### Task
If a line includes "cleanup", copy it out of the entries.

:::

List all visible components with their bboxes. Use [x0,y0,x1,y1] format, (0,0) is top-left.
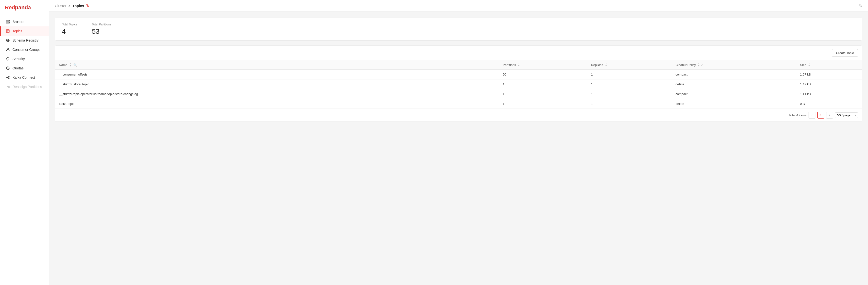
schema-icon [6,38,10,42]
stats-card: Total Topics 4 Total Partitions 53 [55,17,862,41]
cell-partitions: 1 [499,79,587,89]
size-col-label: Size [800,63,806,67]
topbar-right: ✎ [859,3,862,8]
cell-size: 0 B [796,99,862,109]
topbar: Cluster > Topics ↻ ✎ [49,0,868,12]
sidebar-item-schema-label: Schema Registry [12,38,39,42]
cell-size: 1.11 kB [796,89,862,99]
sidebar-item-consumer-groups[interactable]: Consumer Groups [0,45,49,54]
page-size-wrapper: 10 / page20 / page50 / page100 / page [835,112,858,118]
total-topics-stat: Total Topics 4 [62,23,77,35]
sidebar-item-reassign-partitions: Reassign Partitions [0,82,49,92]
replicas-sort-icons[interactable]: ▲ ▼ [605,63,607,67]
cell-name: kafka-topic [55,99,499,109]
connect-icon [6,75,10,80]
name-search-icon[interactable]: 🔍 [73,63,77,67]
table-row[interactable]: __consumer_offsets 50 1 compact 1.67 kB [55,70,862,79]
cell-size: 1.42 kB [796,79,862,89]
table-body: __consumer_offsets 50 1 compact 1.67 kB … [55,70,862,109]
settings-icon[interactable]: ✎ [859,3,862,8]
svg-line-20 [7,77,8,78]
breadcrumb: Cluster > Topics ↻ [55,3,89,8]
cell-partitions: 1 [499,99,587,109]
table-toolbar: Create Topic [55,46,862,60]
partitions-col-label: Partitions [503,63,516,67]
logo-part1: Red [5,4,15,10]
svg-point-18 [8,78,9,79]
col-header-name: Name ▲ ▼ 🔍 [55,60,499,70]
name-col-label: Name [59,63,67,67]
table-header-row: Name ▲ ▼ 🔍 Partitions [55,60,862,70]
sidebar-item-kafka-connect[interactable]: Kafka Connect [0,73,49,82]
breadcrumb-separator: > [68,4,71,8]
reassign-icon [6,84,10,89]
cell-size: 1.67 kB [796,70,862,79]
main-content: Cluster > Topics ↻ ✎ Total Topics 4 Tota… [49,0,868,285]
total-partitions-label: Total Partitions [92,23,111,26]
col-header-replicas: Replicas ▲ ▼ [587,60,672,70]
next-page-button[interactable]: › [826,112,833,118]
cell-cleanup-policy: compact [672,70,796,79]
svg-point-2 [9,21,9,21]
svg-rect-21 [6,86,8,87]
sidebar-item-quotas[interactable]: Quotas [0,64,49,73]
sidebar-item-security-label: Security [12,57,25,61]
topics-table: Name ▲ ▼ 🔍 Partitions [55,60,862,109]
server-icon [6,20,10,24]
sidebar-item-schema-registry[interactable]: Schema Registry [0,36,49,45]
security-icon [6,57,10,61]
size-sort-icons[interactable]: ▲ ▼ [808,63,810,67]
breadcrumb-cluster[interactable]: Cluster [55,4,66,8]
name-sort-icons[interactable]: ▲ ▼ [69,63,71,67]
topics-icon [6,29,10,33]
col-header-partitions: Partitions ▲ ▼ [499,60,587,70]
total-topics-value: 4 [62,28,77,35]
total-partitions-value: 53 [92,28,111,35]
svg-point-12 [7,48,8,49]
sidebar-item-topics-label: Topics [12,29,22,33]
svg-point-16 [6,77,7,78]
sidebar: Redpanda Brokers [0,0,49,285]
cell-partitions: 50 [499,70,587,79]
table-row[interactable]: kafka-topic 1 1 delete 0 B [55,99,862,109]
sidebar-item-security[interactable]: Security [0,54,49,64]
logo-part2: panda [15,4,31,10]
pagination-total: Total 4 items [789,113,807,117]
cell-replicas: 1 [587,99,672,109]
page-1-button[interactable]: 1 [817,112,824,118]
table-row[interactable]: __strimzi_store_topic 1 1 delete 1.42 kB [55,79,862,89]
col-header-size: Size ▲ ▼ [796,60,862,70]
page-size-select[interactable]: 10 / page20 / page50 / page100 / page [835,112,858,118]
refresh-icon[interactable]: ↻ [86,3,89,8]
sidebar-item-brokers-label: Brokers [12,20,24,24]
sidebar-item-topics[interactable]: Topics [0,26,49,36]
logo: Redpanda [0,0,49,15]
quotas-icon [6,66,10,70]
svg-point-17 [8,76,9,77]
svg-point-3 [9,23,9,23]
cleanup-sort-icons[interactable]: ▲ ▼ [698,63,700,67]
total-topics-label: Total Topics [62,23,77,26]
replicas-col-label: Replicas [591,63,603,67]
cell-replicas: 1 [587,89,672,99]
content-area: Total Topics 4 Total Partitions 53 Creat… [49,12,868,285]
sidebar-nav: Brokers Topics [0,15,49,93]
table-row[interactable]: __strimzi-topic-operator-kstreams-topic-… [55,89,862,99]
sidebar-item-quotas-label: Quotas [12,66,24,70]
consumer-icon [6,47,10,52]
partitions-sort-icons[interactable]: ▲ ▼ [518,63,520,67]
cell-replicas: 1 [587,79,672,89]
sidebar-item-connect-label: Kafka Connect [12,75,35,79]
sidebar-item-reassign-label: Reassign Partitions [12,85,42,89]
sidebar-item-brokers[interactable]: Brokers [0,17,49,26]
topics-table-card: Create Topic Name ▲ ▼ 🔍 [55,45,862,122]
col-header-cleanup-policy: CleanupPolicy ▲ ▼ ▽ [672,60,796,70]
prev-page-button[interactable]: ‹ [809,112,815,118]
breadcrumb-current: Topics [72,4,84,8]
cleanup-filter-icon[interactable]: ▽ [701,63,703,67]
cell-partitions: 1 [499,89,587,99]
cell-name: __strimzi-topic-operator-kstreams-topic-… [55,89,499,99]
create-topic-button[interactable]: Create Topic [832,49,858,57]
cell-cleanup-policy: delete [672,99,796,109]
cell-name: __strimzi_store_topic [55,79,499,89]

:::

### Result below
cell-cleanup-policy: compact [672,70,796,79]
cleanup-sort-icons[interactable]: ▲ ▼ [698,63,700,67]
col-header-cleanup-policy: CleanupPolicy ▲ ▼ ▽ [672,60,796,70]
cleanup-filter-icon[interactable]: ▽ [701,63,703,67]
cell-cleanup-policy: delete [672,99,796,109]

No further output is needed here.